I am currently trying to use a PyMC3 model in an online learning setting. The data arrives in single instances and I need to update the model on the complete data in each iteration.

Since the posterior distribution only changes slightly and I want to avoid having to wait for the tuning steps to complete, my plan was to use the previous trace as follows:

# Initial sampling & tuning step:
with model:
    step = pm.NUTS()
    trace = pm.sample(draws=100, step=step, tune=1000)


# Online sampling step:
with model:
    trace = pm.sample(draws=25, step=step, trace=trace, tune=0)

But it appears, that the sample function does no reuse the initially trained NUTS. Is there a way to achieve what I’m looking for?

Note: I am not looking for a solution on how to update the priors.

The best way to do is to use the trace from previous sample to initialized the NUTS sampler (we have something similar in https://github.com/pymc-devs/pymc3/blob/f375f27fdcf6568dd662d8db4474497b9bda1f58/pymc3/sampling.py#L1477-L1488)

with model1:
    init_trace = pm.sample(draws=1000, tune=1000)

from pymc3.step_methods.hmc import quadpotential
cov = np.atleast_1d(pm.trace_cov(init_trace))
start = list(np.random.choice(init_trace, chains))
potential = quadpotential.QuadPotentialFull(cov)

with pm.Model() as model_new: # reset model. If you use theano.shared you can also update the value of model1 above
    step = pm.NUTS(potential=potential)
    trace = pm.sample(1000, tune=100, step=step) # good to still do a bit of tuning
2 Likes

Couldn’t you also just recycle the potential from a previous run NUTS object?

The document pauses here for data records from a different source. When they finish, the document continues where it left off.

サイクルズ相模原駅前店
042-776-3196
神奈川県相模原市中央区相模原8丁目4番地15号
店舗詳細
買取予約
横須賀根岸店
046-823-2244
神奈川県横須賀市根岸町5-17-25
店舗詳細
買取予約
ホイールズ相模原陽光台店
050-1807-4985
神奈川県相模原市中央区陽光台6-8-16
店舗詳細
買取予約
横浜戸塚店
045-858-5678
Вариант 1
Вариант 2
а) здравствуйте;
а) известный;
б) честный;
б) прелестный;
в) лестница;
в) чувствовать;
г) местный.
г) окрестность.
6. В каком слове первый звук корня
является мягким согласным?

That’s an option too. However since pm.sample() only returns the trace, user would need to set up the potential and step method by hand anyway (and also set up the right quadpotential method to replicate the default initialization) - it comes down around the same among of code.

Also you need to reset some properties in potential to turn back on the tuning etc

That tuning also depends on whether your new model has new data (re: “online learning”), in that it may change the scaling of your posterior.

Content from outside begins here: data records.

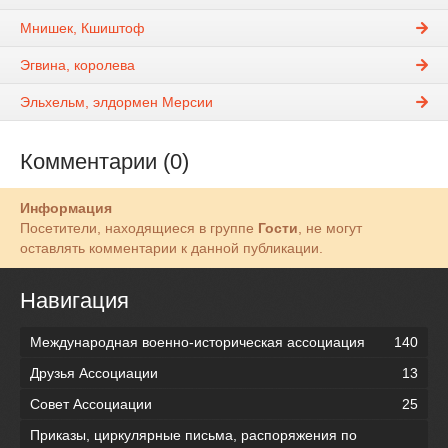
Мнишек, Кшиштоф
Эгвина, королева
Эльхельм, элдормен Мерсии
Комментарии (0)
Информация
Посетители, находящиеся в группе
Гости
, не могут
оставлять комментарии к данной публикации.
Навигация
Международная военно-историческая ассоциация
140
Друзья Ассоциации
13
Совет Ассоциации
25
Приказы, циркулярные письма, распоряжения по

I don’t know how much the tuning depends on the (new) data, but my intuition tells me “maybe a lot”.

1 Like

Great ideas so far - will try the approach by junpenglao and see how much I have to retune.

I did a sanity check to see whether this method can be used to simply resume sampling:

with model:  # initial sample
    step = pm.NUTS()
    trace = pm.sample(draws=100, step=step, tune=3000, cores=n_chains)

from pymc3.step_methods.hmc import quadpotential
with model:
    cov = np.atleast_1d(pm.trace_cov(trace))
    start = list(np.random.choice(trace, n_chains))
    potential = quadpotential.QuadPotentialFull(cov)

with pm.Model() as model2:
    # Reset model here using the same observed data
    step = pm.NUTS(potential=potential)
    trace2 = pm.sample(draws=100, step=step, tune=0, cores=n_chains, start=start)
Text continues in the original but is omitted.